Though the castle dazzled, the first look at Ludwig had the opposite effect, stirring within Sisi a deep and immediate discomfort. Ludwig greeted her and Valerie at the wide front door. She remembered her past visits when he had barely been able to contain his excitement at receiving her as a guest, how he had been positively giddy to show off his home. He greeted her now, however, with a drawn expression, his eyes listless and unsmiling. “Hello, Sisi. Come in.”
Overhead the sign still hung at the entrance of the castle—WELCOME WANDERERS! GENTLE LADIES! PUT YOUR CARES ASIDE! LET YOUR SOUL GIVE ITSELF OVER TO POETRY’S GAY MOOD!—but the lettering was chipped and faded, the plaque showing the signs of age and of the harsh winters atop this remote mountain.

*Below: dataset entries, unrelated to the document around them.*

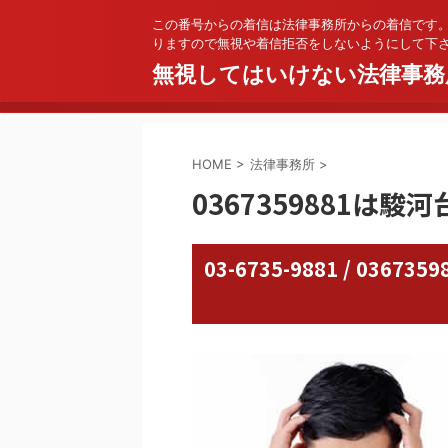
この番号からの着信は法律事務所からの着信です
りますので無視や着信拒否をしないようにして下
無視してはいけない法律事務
HOME
>
法律事務所
>
0367359881は駿
03-6735-9881 / 03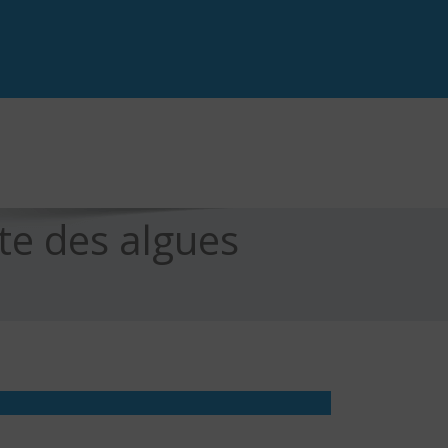
te des algues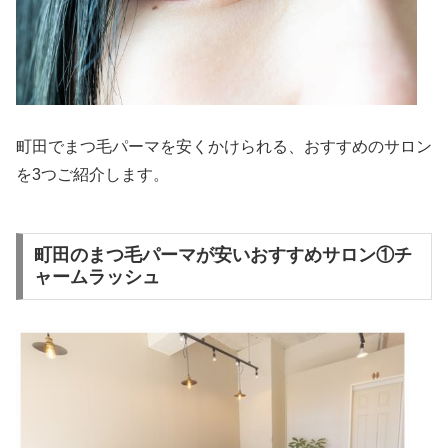
町田でまつ毛パーマを安くかけられる、おすすめのサロン
を3つご紹介します。
町田のまつ毛パーマが安いおすすめサロン①チ
ャームラッシュ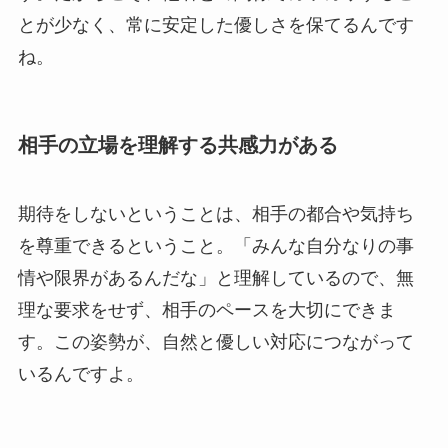
とが少なく、常に安定した優しさを保てるんです
ね。
相手の立場を理解する共感力がある
期待をしないということは、相手の都合や気持ち
を尊重できるということ。「みんな自分なりの事
情や限界があるんだな」と理解しているので、無
理な要求をせず、相手のペースを大切にできま
す。この姿勢が、自然と優しい対応につながって
いるんですよ。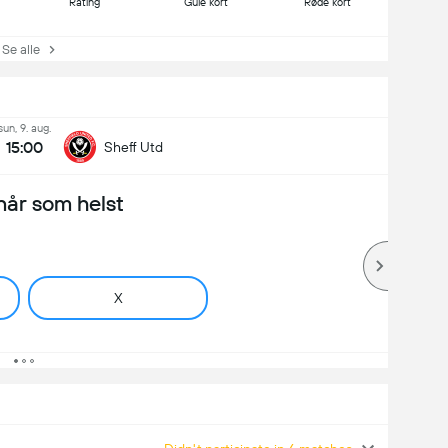
Rating
Gule kort
Røde kort
e alle
sun, 9. aug.
15:00
Sheff Utd
når som helst
X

“Ludwig, darling, it’s wonderful to see you.” Sisi forced a smile as she hugged her tall cousin, but she pulled away from the embrace as quickly as she could. An unpleasant trace of fear had clutched her. Was she afraid of Ludwig? Or afraid for Ludwig? She didn’t know. But, as she studied her cousin’s appearance—seeing how his teeth had begun to brown and decay from lack of proper care, noting how the once-fastidious dresser now appeared shabby in too-tight, threadbare clothing—she felt that everything about Ludwig was in a state of disorder and disrepair. She shivered, recalling how this man had nearly been her sister’s husband. Thank goodness Sophie-Charlotte had been spared! Imagine if Sophie-Charlotte had to live with this man every day atop this isolated peak? Sisi suddenly regretted bringing Valerie with her, even for this briefest of visits. She held Marie Festetics and Ida and Baron Nopcsa with her eyes, flashing an urgent look that she hoped they would understand: You are to stay at my side at all times.
“Come in.” Ludwig looked at her, unblinking. “I’ll have them tend to your horses, and I’ll see that your groom gets something in the kitchens.”
“Thank you, Ludwig.” Sisi followed as he led them into the castle. “They need not concern themselves with the coach, however—we can’t stay the night, unfortunately.”
Ludwig paused, turning his pale hazel eyes on her. “But you told me you would.”
Sisi fidgeted, looking around at the high ceilings. She saw how Valerie, beside her, was enchanted by the castle. She leaned toward her cousin now with an apologetic crease of her brow. “I’m sorry. I wish I could. But my time in Bavaria is limited. Franz wants me back to Vienna. And I promised Mother that I would spend the evening with her at Possi.”